In 3 Women, Duvall wafts across the screen as Millie Lammoreaux, a physical therapist at a geriatric facility in a dreary, desiccated California resort town. Living in a cloud of delusion, she chatters constantly about her “famous” dinner parties and her ideas about fashion and decorating, though her words fall on the deaf ears of her coworkers and neighbors, who silently belittle her, walking far ahead of her down halls while she jabbers on behind them and averting their eyes at the cafeteria table. Yet she remains indomitable, moving through life with a poignant unselfconsciousness that comes across as sincere determination. The only one who seems to notice that Millie exists at all is a mysterious new coworker, soon to be Millie’s roommate, Pinky (Sissy Spacek, fresh from Carrie), a young Texas transplant whose infantile manner the aspiring cosmopolitan Millie comes to find a nuisance.

Altman’s film—inspired by a dream he had when his wife was seriously ill and in the hospital—is entirely unusual. It’s an inexplicable story of personality theft and spiritual transference, paced, shot, and edited as though an emanation from some unidentified interior space. Yet as it plays out, the saga of Millie and Pinky (and Janice Rule’s Willie, a local artist and the most difficult of the film’s main characters to pin down) has an affectionate naturalism, like all of Altman’s best work. Millie feels real. The director defines Millie largely through Duvall’s own behavior and mannerisms; he even allowed Duvall to create much of the character directly from her own notes and diaries. (And one of Millie’s most memorable moments, when her billowing yellow dress gets caught in a car door unbeknownst to her, was a happy accident during shooting.)

By the time 3 Women came out, Duvall was already well known for her unorthodox looks and behavior. In a 1976 interview with Altman for Film Heritage, F. Anthony Macklin asked, “Can the general audience relate to Shelley Duvall externally? Won’t the general audience back in Dayton, Ohio, think she’s kind of freaky and kind of spacey and kind of weirdo?” It’s to Altman’s credit that he can make a potentially off-putting figure like Millie, played by an actor who often seemed (fascinatingly) disconnected from reality, into someone we can empathize with.
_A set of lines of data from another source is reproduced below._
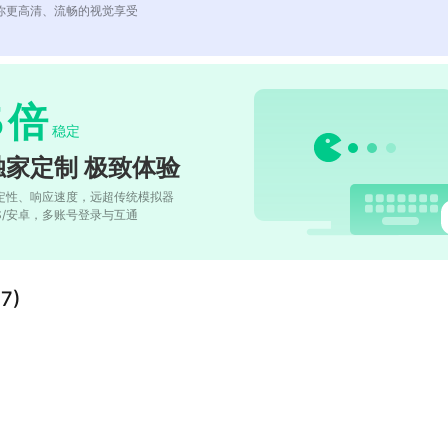
你更高清、流畅的视觉享受
5
倍
稳定
独家定制 极致体验
定性、响应速度，远超传统模拟器
OS/安卓，多账号登录与互通
7)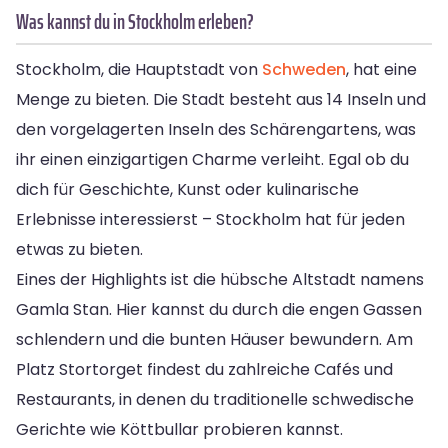
Was kannst du in Stockholm erleben?
Stockholm, die Hauptstadt von
Schweden
, hat eine
Menge zu bieten. Die Stadt besteht aus 14 Inseln und
den vorgelagerten Inseln des Schärengartens, was
ihr einen einzigartigen Charme verleiht. Egal ob du
dich für Geschichte, Kunst oder kulinarische
Erlebnisse interessierst – Stockholm hat für jeden
etwas zu bieten.
Eines der Highlights ist die hübsche Altstadt namens
Gamla Stan. Hier kannst du durch die engen Gassen
schlendern und die bunten Häuser bewundern. Am
Platz Stortorget findest du zahlreiche Cafés und
Restaurants, in denen du traditionelle schwedische
Gerichte wie Köttbullar probieren kannst.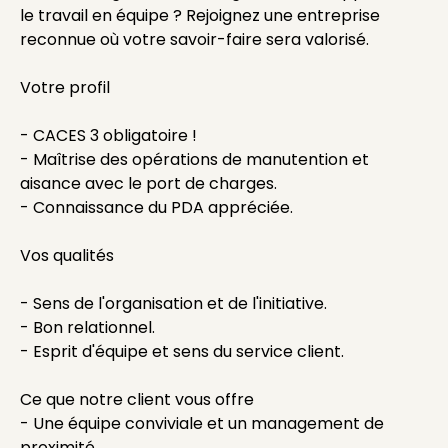
le travail en équipe ? Rejoignez une entreprise
reconnue où votre savoir-faire sera valorisé.
Votre profil
- CACES 3 obligatoire !
- Maîtrise des opérations de manutention et
aisance avec le port de charges.
- Connaissance du PDA appréciée.
Vos qualités
- Sens de l'organisation et de l'initiative.
- Bon relationnel.
- Esprit d'équipe et sens du service client.
Ce que notre client vous offre
- Une équipe conviviale et un management de
proximité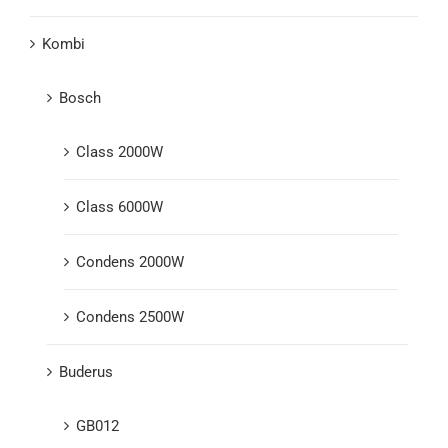
Kombi
Bosch
Class 2000W
Class 6000W
Condens 2000W
Condens 2500W
Buderus
GB012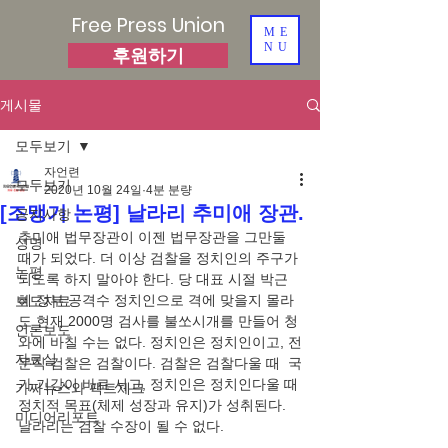
Free Press Union
ME
NU
후원하기
게시물
모두보기
자언련
모두보기
2020년 10월 24일
4분 분량
[조맹기 논평] 날라리 추미애 장관.
공지사항
추미애 법무장관이 이젠 법무장관을 그만둘 
성명
때가 되었다. 더 이상 검찰을 정치인의 주구가 
논평
되도록 하지 말아야 한다. 당 대표 시절 박근
혜 정부 공격수 정치인으로 격에 맞을지 몰라
보도자료
도 현재 2000명 검사를 불쏘시개를 만들어 청
언론보도
와에 바칠 수는 없다. 정치인은 정치인이고, 전
자료실
문직 검찰은 검찰이다. 검찰은 검찰다울 때  국
가 기강이 바로 서고, 정치인은 정치인다울 때 
가짜뉴스와 팩트체크
정치적 목표(체제 성장과 유지)가 성취된다. 
미디어리포트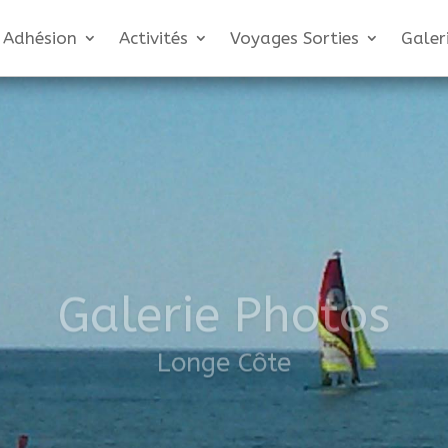
Adhésion
Activités
Voyages Sorties
Galer
Galerie Photos
Longe Côte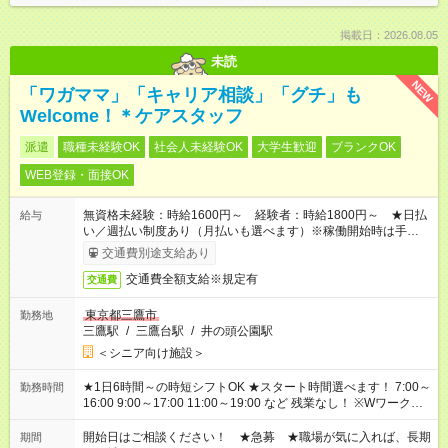
掲載日：2026.08.05
未読
NEW
「ワガママ」「キャリア相談」「グチ」も
Welcome！＊ケアスタッフ
派遣
職種未経験OK
社会人未経験OK
大学生歓迎
ブランクOK
WEB登録・面接OK
無資格未経験：時給1600円～ 経験者：時給1800円～ ★日払
給与
い／週払い制度あり（月払いも選べます）※稼働開始時は手続き
完了次第のお支払いとなります。
交通費別途支給あり
交通費全額支給※規定有
交通費
東京都三鷹市
勤務地
三鷹駅
/
三鷹台駅
/
井の頭公園駅
＜シニア向け施設＞
★1日6時間～の時短シフトOK ★スタート時間選べます！ 7:00～
勤務時間
16:00 9:00～17:00 11:00～19:00 など 残業なし！ ※Wワークの
場合、他のお仕事と合わせ週40時間超の就業はご案内できませ
ん ※法令に基づき、週20時間以上勤務は社会保険への加入対象
開始日はご相談ください！ ★急募 ★職場が気に入れば、長期
期間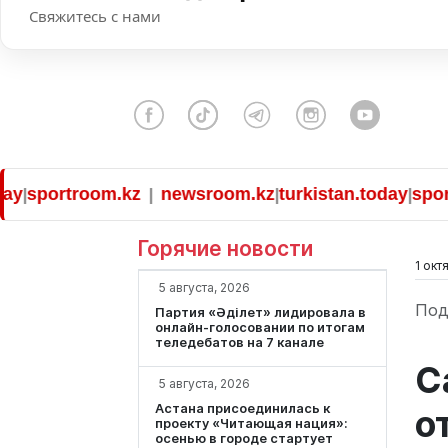
Свяжитесь с нами
portroom.kz
newsroom.kz
turkistan.today
sportro
|
|
|
Горячие новости
1 окт
5 августа, 2026
Под
Партия «Әділет» лидировала в
онлайн-голосовании по итогам
теледебатов на 7 канале
С
5 августа, 2026
Астана присоединилась к
о
проекту «Читающая нация»:
осенью в городе стартует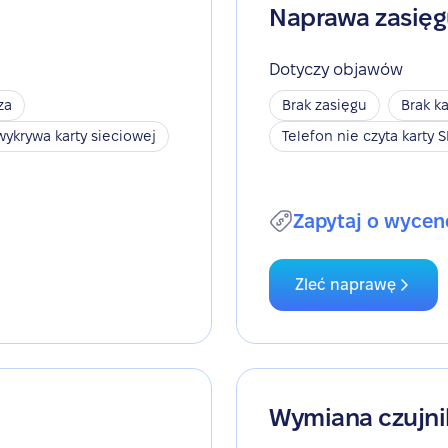
Naprawa zasię
Dotyczy objawów
za
Brak zasięgu
Brak ka
wykrywa karty sieciowej
Telefon nie czyta karty 
Zapytaj o wycen
Zleć naprawę
Wymiana czujni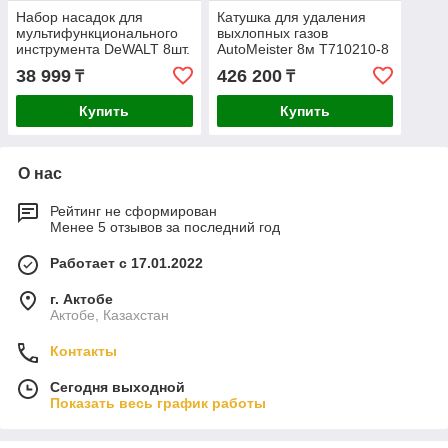
Набор насадок для
Катушка для удаления
мультифункционального
выхлопных газов
инструмента DeWALT 8шт.
AutoMeister 8м T710210-8
DT20731-QZ
38 999
426 200
₸
₸
Купить
Купить
О нас
Рейтинг не сформирован
Менее 5 отзывов за последний год
Работает с 17.01.2022
г. Актобе
Актобе, Казахстан
Контакты
Сегодня выходной
Показать весь график работы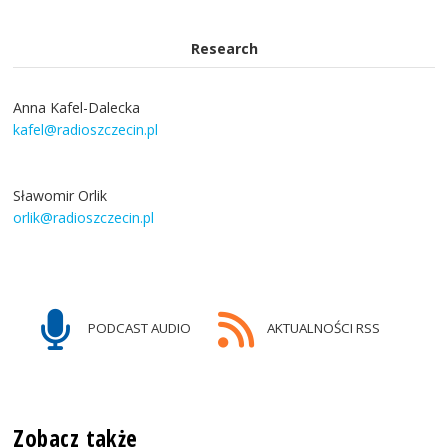
Research
Anna Kafel-Dalecka
kafel@radioszczecin.pl
Sławomir Orlik
orlik@radioszczecin.pl
PODCAST AUDIO
AKTUALNOŚCI RSS
Zobacz także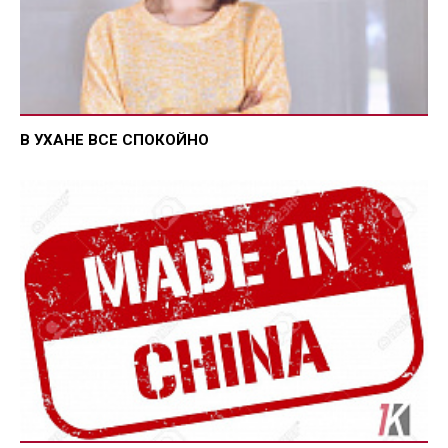
В УХАНЕ ВСЕ СПОКОЙНО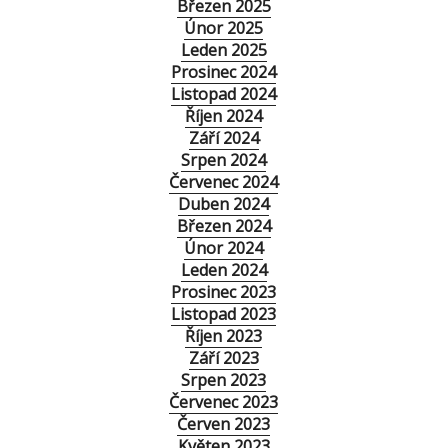
Březen 2025
Únor 2025
Leden 2025
Prosinec 2024
Listopad 2024
Říjen 2024
Září 2024
Srpen 2024
Červenec 2024
Duben 2024
Březen 2024
Únor 2024
Leden 2024
Prosinec 2023
Listopad 2023
Říjen 2023
Září 2023
Srpen 2023
Červenec 2023
Červen 2023
Květen 2023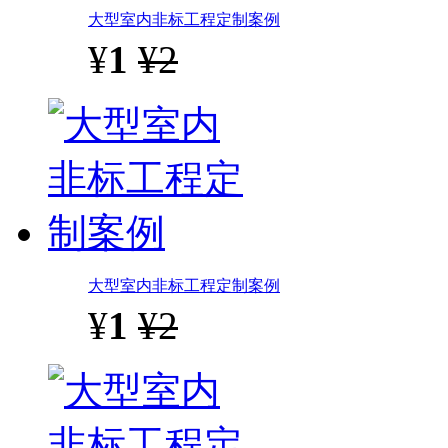
大型室内非标工程定制案例
¥
1
¥2
大型室内非标工程定制案例
¥
1
¥2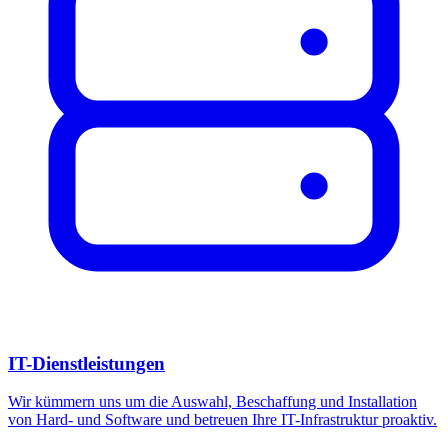
IT-Dienstleistungen
Wir kümmern uns um die Auswahl, Beschaffung und Installation
von Hard- und Software und betreuen Ihre IT-Infrastruktur proaktiv.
But it’s Duvall who arouses our compassion. At times, you want to slap her to wake her up from her self-mythologizing (she imagines herself something of a debutante, and often speaks of men throwing themselves at her—contrary to what we see onscreen), but Duvall, with her Breck-girl curl and sunshine-colored dresses, cuts such a likably wacky figure that we can’t help but accept Millie in all her unreality. Her most poignant moments come directly after she’s discovered that a group of dinner-party guests have canceled on her, and thus foiled her plans to serve them her impeccably prepared pigs in a blanket and “chocolate puddin’ tarts.” Here, briefly, Duvall and Altman let us peek behind the flowery curtain and see the plain soul hidden there.